== PROBLEM ==
Every entry below needs to be copied exactly.
= = = =
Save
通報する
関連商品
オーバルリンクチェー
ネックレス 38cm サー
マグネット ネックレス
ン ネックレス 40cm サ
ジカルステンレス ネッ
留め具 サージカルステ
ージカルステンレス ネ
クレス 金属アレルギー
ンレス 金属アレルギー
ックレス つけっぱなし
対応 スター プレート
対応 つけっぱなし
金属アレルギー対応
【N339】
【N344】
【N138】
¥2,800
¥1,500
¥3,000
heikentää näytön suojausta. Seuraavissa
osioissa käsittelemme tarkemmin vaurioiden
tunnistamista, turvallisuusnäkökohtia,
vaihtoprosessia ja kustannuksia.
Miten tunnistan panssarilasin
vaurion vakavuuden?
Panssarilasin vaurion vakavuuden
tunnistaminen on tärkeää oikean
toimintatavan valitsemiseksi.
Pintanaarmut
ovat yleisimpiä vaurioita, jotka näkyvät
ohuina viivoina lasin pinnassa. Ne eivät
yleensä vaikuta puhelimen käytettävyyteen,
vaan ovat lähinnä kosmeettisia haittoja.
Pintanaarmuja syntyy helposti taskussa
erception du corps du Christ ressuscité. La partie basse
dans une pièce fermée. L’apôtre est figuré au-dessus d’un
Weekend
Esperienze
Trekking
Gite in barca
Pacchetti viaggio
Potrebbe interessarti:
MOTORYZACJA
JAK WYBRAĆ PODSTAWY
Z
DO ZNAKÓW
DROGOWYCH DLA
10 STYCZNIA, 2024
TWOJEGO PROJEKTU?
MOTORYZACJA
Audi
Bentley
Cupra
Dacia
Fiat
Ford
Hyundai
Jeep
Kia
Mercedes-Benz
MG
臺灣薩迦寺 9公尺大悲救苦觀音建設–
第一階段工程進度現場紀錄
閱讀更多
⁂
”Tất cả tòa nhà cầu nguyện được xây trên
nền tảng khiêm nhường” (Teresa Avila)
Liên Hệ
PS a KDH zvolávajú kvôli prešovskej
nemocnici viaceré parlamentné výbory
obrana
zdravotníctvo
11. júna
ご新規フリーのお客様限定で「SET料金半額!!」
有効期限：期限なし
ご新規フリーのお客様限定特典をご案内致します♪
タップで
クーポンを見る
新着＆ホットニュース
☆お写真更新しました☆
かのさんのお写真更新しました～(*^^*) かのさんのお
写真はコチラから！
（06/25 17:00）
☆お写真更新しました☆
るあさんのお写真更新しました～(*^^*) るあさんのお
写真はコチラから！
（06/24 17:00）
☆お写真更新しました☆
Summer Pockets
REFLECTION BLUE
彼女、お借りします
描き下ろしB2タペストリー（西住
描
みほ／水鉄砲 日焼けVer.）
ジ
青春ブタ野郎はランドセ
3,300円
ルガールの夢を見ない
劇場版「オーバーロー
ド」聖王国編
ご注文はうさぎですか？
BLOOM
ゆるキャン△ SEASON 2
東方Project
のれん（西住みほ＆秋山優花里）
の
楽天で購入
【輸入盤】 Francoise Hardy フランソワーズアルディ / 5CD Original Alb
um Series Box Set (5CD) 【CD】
= = = =
== RESPONSE FOR THIS EXERCISE ==
Save
通報する
関連商品
オーバルリンクチェー
ネックレス 38cm サー
マグネット ネックレス
ン ネックレス 40cm サ
ジカルステンレス ネッ
留め具 サージカルステ
ージカルステンレス ネ
クレス 金属アレルギー
ンレス 金属アレルギー
ックレス つけっぱなし
対応 スター プレート
対応 つけっぱなし
金属アレルギー対応
【N339】
【N344】
【N138】
¥2,800
¥1,500
¥3,000
heikentää näytön suojausta. Seuraavissa
osioissa käsittelemme tarkemmin vaurioiden
tunnistamista, turvallisuusnäkökohtia,
vaihtoprosessia ja kustannuksia.
Miten tunnistan panssarilasin
vaurion vakavuuden?
Panssarilasin vaurion vakavuuden
tunnistaminen on tärkeää oikean
toimintatavan valitsemiseksi.
Pintanaarmut
ovat yleisimpiä vaurioita, jotka näkyvät
ohuina viivoina lasin pinnassa. Ne eivät
yleensä vaikuta puhelimen käytettävyyteen,
vaan ovat lähinnä kosmeettisia haittoja.
Pintanaarmuja syntyy helposti taskussa
erception du corps du Christ ressuscité. La partie basse
dans une pièce fermée. L’apôtre est figuré au-dessus d’un
Weekend
Esperienze
Trekking
Gite in barca
Pacchetti viaggio
Potrebbe interessarti:
MOTORYZACJA
JAK WYBRAĆ PODSTAWY
Z
DO ZNAKÓW
DROGOWYCH DLA
10 STYCZNIA, 2024
TWOJEGO PROJEKTU?
MOTORYZACJA
Audi
Bentley
Cupra
Dacia
Fiat
Ford
Hyundai
Jeep
Kia
Mercedes-Benz
MG
臺灣薩迦寺 9公尺大悲救苦觀音建設–
第一階段工程進度現場紀錄
閱讀更多
⁂
”Tất cả tòa nhà cầu nguyện được xây trên
nền tảng khiêm nhường” (Teresa Avila)
Liên Hệ
PS a KDH zvolávajú kvôli prešovskej
nemocnici viaceré parlamentné výbory
obrana
zdravotníctvo
11. júna
ご新規フリーのお客様限定で「SET料金半額!!」
有効期限：期限なし
ご新規フリーのお客様限定特典をご案内致します♪
タップで
クーポンを見る
新着＆ホットニュース
☆お写真更新しました☆
かのさんのお写真更新しました～(*^^*) かのさんのお
写真はコチラから！
（06/25 17:00）
☆お写真更新しました☆
るあさんのお写真更新しました～(*^^*) るあさんのお
写真はコチラから！
（06/24 17:00）
☆お写真更新しました☆
Summer Pockets
REFLECTION BLUE
彼女、お借りします
描き下ろしB2タペストリー（西住
描
みほ／水鉄砲 日焼けVer.）
ジ
青春ブタ野郎はランドセ
3,300円
ルガールの夢を見ない
劇場版「オーバーロー
ド」聖王国編
ご注文はうさぎですか？
BLOOM
ゆるキャン△ SEASON 2
東方Project
のれん（西住みほ＆秋山優花里）
の
楽天で購入
【輸入盤】 Francoise Hardy フランソワーズアルディ / 5CD Original Alb
um Series Box Set (5CD) 【CD】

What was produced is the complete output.